• **Records**
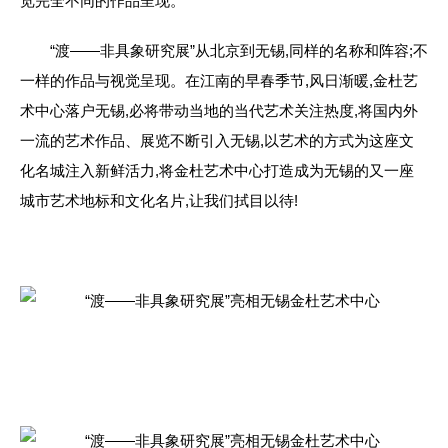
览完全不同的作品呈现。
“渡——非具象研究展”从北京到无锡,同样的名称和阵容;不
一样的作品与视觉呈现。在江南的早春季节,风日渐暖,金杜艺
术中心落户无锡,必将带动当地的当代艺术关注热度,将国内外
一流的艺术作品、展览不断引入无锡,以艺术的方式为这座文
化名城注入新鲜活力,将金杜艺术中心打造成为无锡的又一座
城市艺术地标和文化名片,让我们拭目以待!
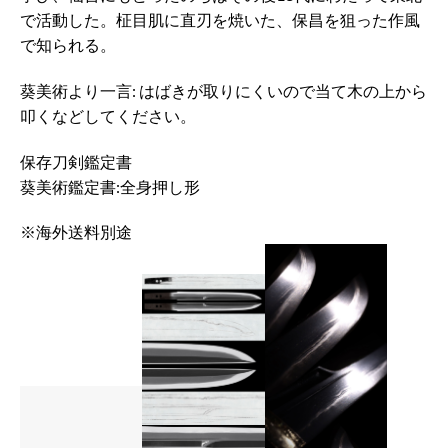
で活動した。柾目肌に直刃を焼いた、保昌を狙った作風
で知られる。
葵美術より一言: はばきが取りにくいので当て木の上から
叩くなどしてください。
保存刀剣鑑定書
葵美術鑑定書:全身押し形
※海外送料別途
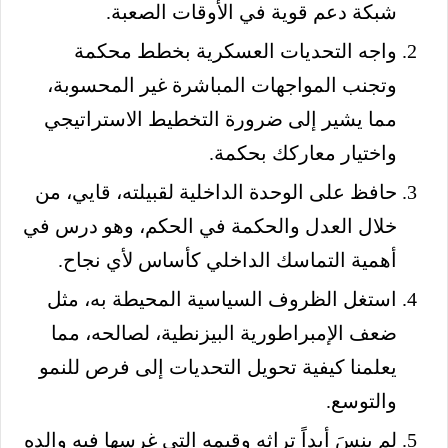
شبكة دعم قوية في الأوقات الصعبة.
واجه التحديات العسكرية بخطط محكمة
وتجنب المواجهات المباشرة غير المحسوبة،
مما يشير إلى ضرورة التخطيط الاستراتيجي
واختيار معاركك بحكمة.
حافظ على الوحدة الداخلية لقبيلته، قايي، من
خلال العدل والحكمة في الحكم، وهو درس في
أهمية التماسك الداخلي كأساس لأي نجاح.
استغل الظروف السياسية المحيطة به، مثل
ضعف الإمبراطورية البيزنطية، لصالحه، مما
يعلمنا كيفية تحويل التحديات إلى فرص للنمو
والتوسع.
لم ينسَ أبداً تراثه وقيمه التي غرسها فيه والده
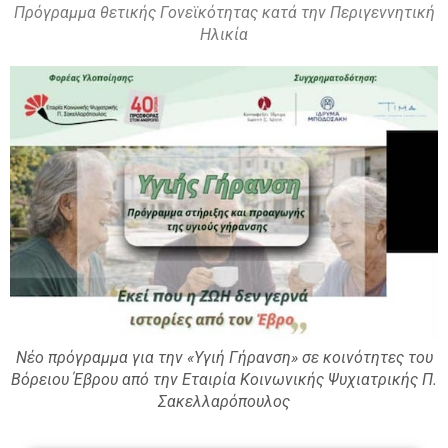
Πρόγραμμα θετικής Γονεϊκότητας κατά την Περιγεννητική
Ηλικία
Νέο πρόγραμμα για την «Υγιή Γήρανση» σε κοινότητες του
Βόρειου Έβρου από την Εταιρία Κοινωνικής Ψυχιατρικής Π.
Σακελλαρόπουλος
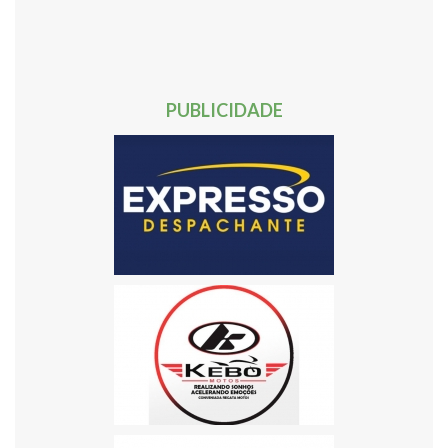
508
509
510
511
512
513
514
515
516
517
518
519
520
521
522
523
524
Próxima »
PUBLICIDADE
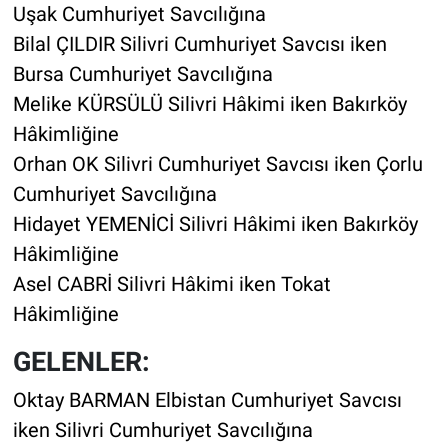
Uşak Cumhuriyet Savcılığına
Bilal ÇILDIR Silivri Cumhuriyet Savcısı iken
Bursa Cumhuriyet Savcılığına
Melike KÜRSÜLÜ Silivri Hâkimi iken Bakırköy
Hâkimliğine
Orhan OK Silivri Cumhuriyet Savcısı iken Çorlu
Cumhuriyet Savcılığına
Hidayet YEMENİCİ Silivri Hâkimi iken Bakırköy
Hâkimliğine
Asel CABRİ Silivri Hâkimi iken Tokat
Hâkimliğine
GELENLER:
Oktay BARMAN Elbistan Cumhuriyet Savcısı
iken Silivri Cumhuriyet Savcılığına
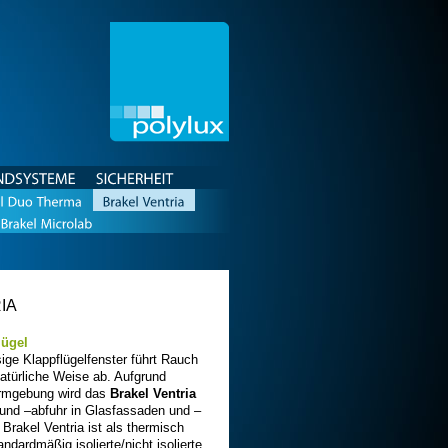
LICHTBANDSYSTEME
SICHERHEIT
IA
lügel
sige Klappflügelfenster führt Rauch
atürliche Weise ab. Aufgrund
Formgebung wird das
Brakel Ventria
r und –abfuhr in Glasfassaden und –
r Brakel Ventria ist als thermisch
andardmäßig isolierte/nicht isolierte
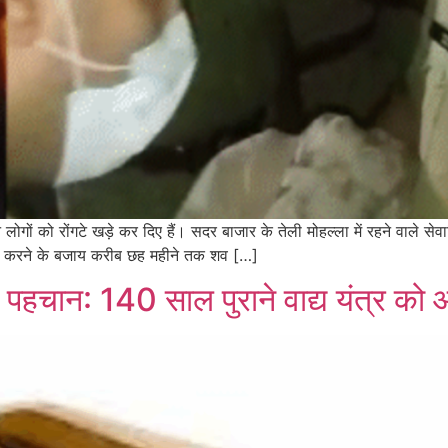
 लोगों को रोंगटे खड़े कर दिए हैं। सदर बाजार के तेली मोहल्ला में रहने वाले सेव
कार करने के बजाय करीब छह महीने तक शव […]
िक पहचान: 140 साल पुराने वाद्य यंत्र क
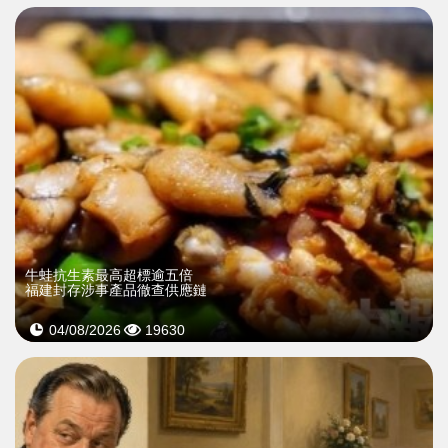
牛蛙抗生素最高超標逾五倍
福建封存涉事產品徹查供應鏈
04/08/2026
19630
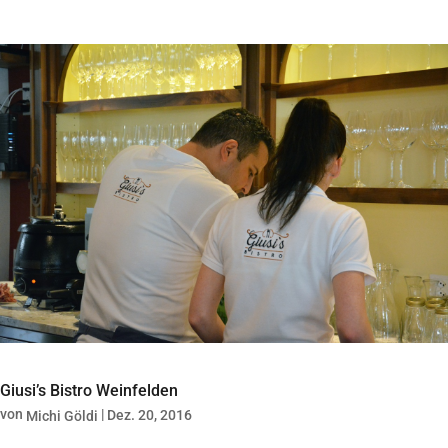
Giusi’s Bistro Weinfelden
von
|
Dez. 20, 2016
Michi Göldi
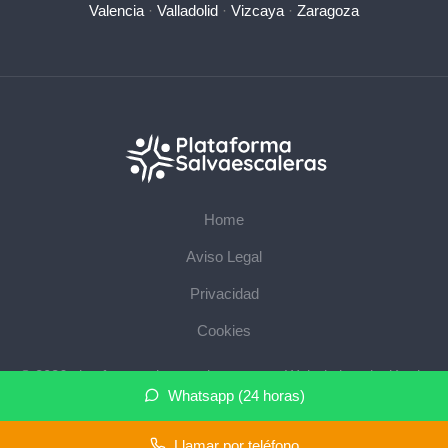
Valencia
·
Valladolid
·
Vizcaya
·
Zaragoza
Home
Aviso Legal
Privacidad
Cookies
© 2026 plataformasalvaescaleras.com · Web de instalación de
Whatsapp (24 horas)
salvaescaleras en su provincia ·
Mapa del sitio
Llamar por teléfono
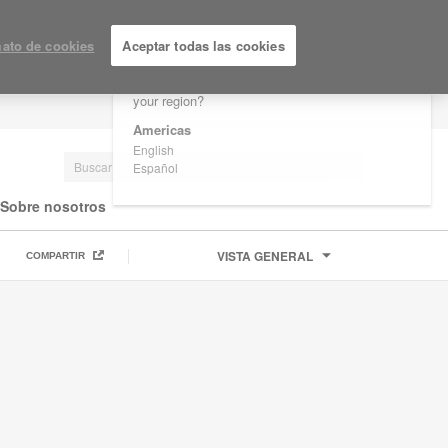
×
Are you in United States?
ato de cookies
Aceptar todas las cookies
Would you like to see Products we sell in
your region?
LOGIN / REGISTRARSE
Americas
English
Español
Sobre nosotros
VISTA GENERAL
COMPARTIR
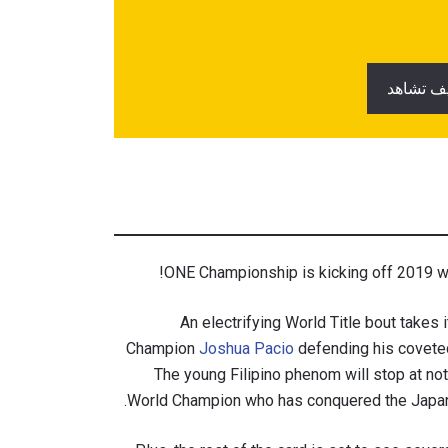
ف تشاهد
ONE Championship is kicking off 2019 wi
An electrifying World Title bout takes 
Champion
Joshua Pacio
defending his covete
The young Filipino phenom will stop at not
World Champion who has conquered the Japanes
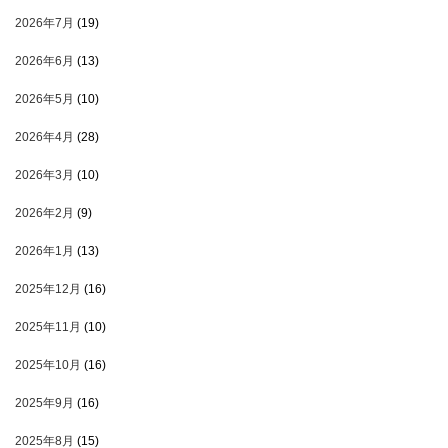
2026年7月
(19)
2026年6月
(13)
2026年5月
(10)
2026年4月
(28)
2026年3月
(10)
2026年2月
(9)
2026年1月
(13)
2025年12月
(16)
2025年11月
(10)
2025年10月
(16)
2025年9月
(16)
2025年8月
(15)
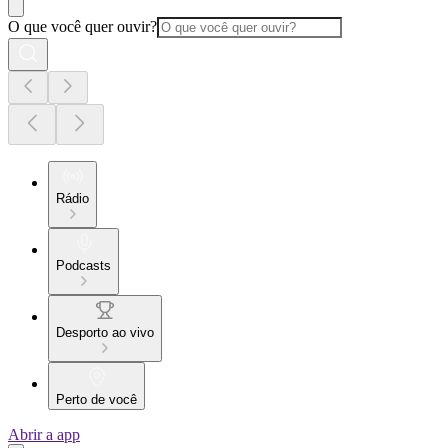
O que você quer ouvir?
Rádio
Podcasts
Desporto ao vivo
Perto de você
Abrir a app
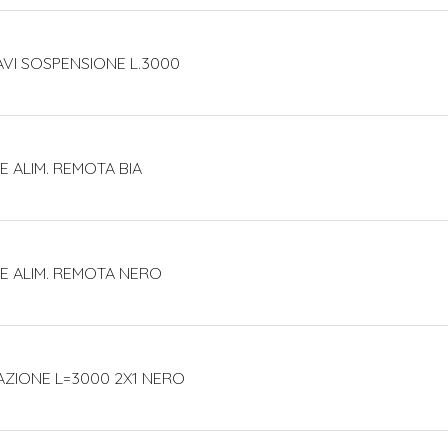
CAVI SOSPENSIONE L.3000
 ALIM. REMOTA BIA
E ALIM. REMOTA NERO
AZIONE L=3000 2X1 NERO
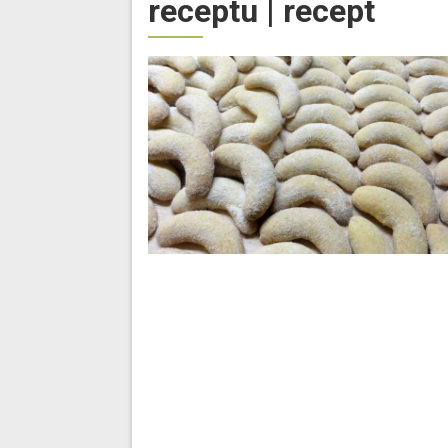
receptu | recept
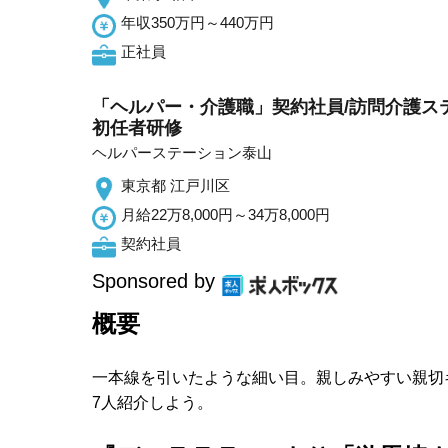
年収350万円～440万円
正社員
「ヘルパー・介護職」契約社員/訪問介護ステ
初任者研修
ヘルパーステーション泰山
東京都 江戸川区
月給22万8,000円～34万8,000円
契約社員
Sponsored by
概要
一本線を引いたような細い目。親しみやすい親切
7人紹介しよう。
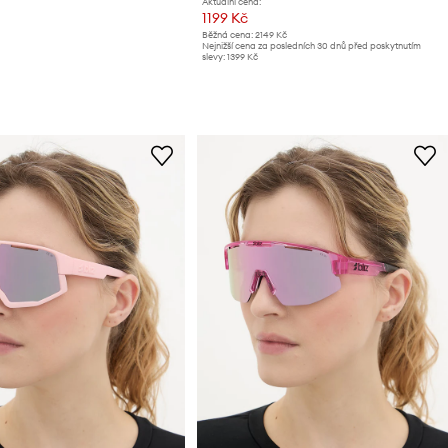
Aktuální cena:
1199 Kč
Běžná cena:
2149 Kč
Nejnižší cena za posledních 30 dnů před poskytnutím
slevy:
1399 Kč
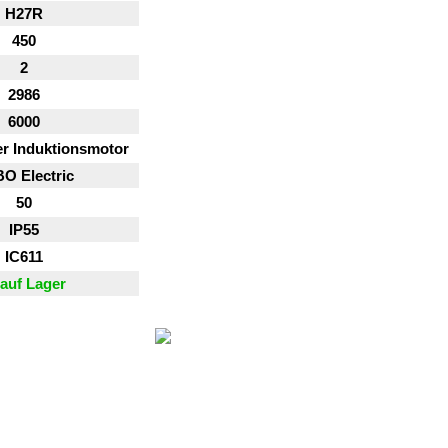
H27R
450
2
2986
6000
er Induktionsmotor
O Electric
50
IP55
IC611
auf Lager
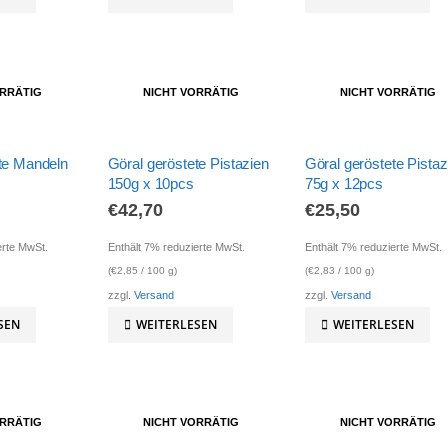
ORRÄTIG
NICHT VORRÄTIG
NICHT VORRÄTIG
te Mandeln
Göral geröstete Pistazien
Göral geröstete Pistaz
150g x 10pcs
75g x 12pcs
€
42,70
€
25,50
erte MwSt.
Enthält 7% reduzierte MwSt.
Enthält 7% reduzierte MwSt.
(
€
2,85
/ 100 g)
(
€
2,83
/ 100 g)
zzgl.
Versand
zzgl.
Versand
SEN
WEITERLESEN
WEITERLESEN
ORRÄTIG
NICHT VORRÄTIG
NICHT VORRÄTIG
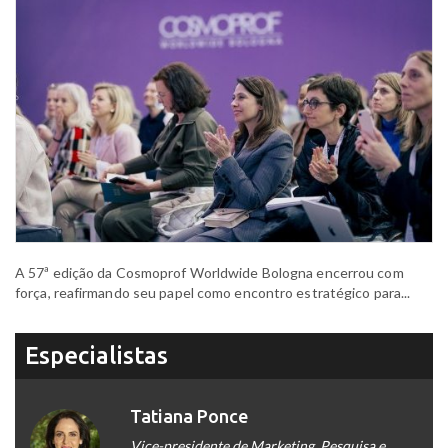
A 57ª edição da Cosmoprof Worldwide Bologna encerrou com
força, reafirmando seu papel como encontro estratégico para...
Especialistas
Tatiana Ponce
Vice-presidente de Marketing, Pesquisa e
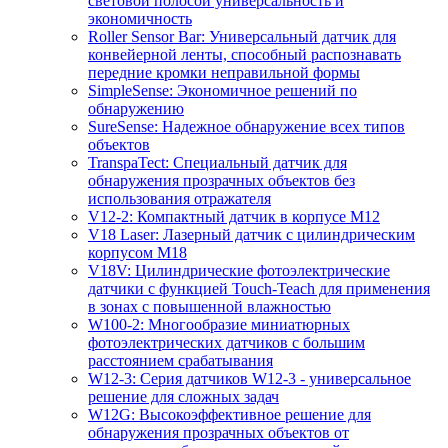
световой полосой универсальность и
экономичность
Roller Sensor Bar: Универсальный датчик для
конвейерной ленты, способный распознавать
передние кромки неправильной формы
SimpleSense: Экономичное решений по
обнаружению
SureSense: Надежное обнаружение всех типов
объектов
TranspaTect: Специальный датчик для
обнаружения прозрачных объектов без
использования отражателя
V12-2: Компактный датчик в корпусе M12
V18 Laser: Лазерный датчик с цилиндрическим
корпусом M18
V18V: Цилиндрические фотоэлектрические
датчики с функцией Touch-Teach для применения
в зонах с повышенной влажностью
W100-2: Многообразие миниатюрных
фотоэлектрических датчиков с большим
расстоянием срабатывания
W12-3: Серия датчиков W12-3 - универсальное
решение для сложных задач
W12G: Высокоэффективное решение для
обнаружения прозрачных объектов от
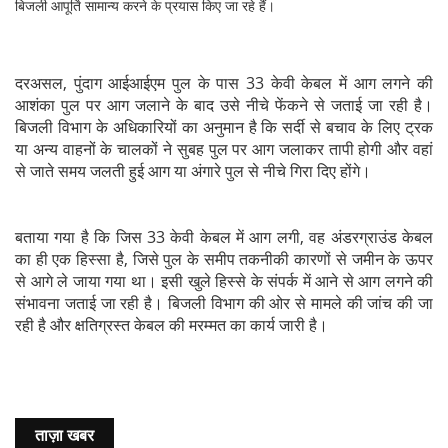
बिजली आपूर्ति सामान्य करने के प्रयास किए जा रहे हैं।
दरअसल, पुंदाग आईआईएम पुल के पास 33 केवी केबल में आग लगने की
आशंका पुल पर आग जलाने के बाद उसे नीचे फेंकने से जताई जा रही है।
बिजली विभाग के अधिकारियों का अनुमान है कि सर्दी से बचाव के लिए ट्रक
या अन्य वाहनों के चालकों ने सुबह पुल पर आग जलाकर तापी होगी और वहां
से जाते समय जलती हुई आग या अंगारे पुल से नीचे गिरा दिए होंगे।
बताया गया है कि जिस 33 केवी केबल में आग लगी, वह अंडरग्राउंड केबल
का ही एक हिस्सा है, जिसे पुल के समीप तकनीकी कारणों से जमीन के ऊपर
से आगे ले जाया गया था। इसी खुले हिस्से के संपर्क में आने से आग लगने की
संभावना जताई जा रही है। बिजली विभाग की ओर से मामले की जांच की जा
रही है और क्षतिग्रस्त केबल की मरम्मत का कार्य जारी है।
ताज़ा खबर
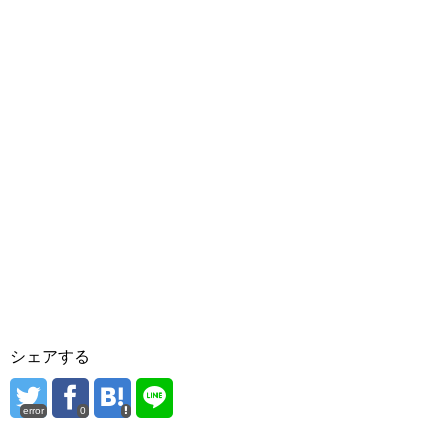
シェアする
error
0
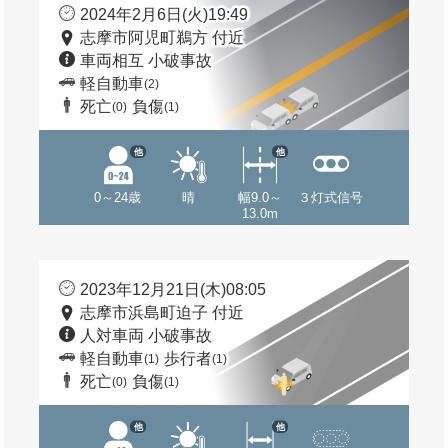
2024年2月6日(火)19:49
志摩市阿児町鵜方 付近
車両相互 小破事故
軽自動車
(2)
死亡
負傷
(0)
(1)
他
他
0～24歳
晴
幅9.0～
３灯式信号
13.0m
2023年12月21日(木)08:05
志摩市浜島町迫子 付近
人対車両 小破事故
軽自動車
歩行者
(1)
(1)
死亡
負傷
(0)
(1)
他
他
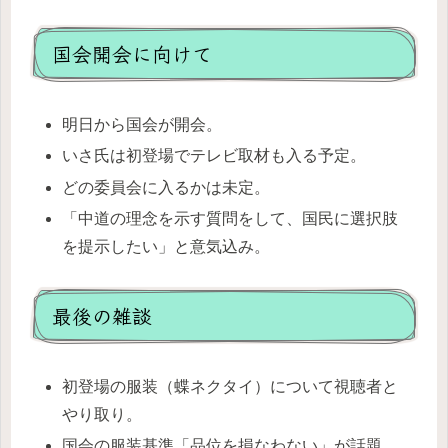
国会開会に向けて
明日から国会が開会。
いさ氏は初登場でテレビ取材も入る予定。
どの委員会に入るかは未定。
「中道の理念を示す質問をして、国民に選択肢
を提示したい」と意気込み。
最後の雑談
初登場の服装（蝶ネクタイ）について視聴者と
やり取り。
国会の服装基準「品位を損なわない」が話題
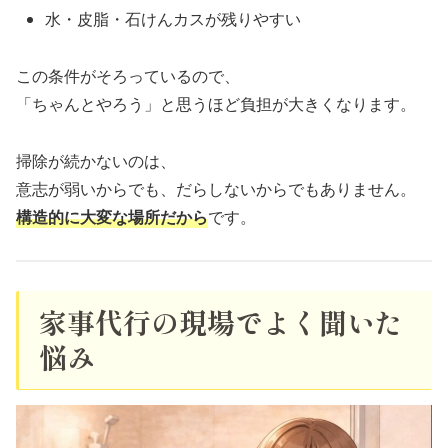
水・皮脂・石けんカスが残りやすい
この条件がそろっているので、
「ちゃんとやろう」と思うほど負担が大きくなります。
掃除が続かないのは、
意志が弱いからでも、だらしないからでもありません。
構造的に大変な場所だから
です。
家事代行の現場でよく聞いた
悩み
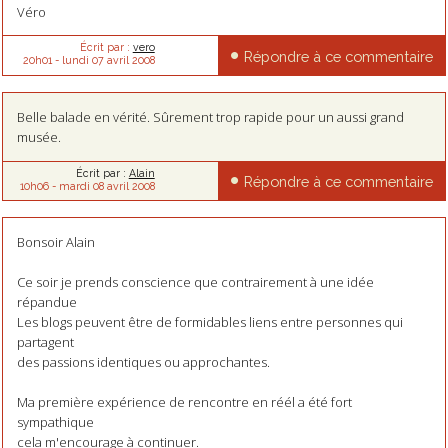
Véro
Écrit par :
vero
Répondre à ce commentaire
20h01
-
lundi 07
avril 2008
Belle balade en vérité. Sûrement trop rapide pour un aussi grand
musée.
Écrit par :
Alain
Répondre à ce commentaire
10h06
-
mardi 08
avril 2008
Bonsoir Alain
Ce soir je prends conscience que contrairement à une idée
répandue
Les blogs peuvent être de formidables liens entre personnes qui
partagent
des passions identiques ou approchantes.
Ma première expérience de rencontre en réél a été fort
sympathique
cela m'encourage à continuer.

• **What to do**
What lines of the listing contain the word "обнаружения"? Copy them all.

• **Completed exercise**
обнаружения прозрачных объектов без
обнаружения прозрачных объектов от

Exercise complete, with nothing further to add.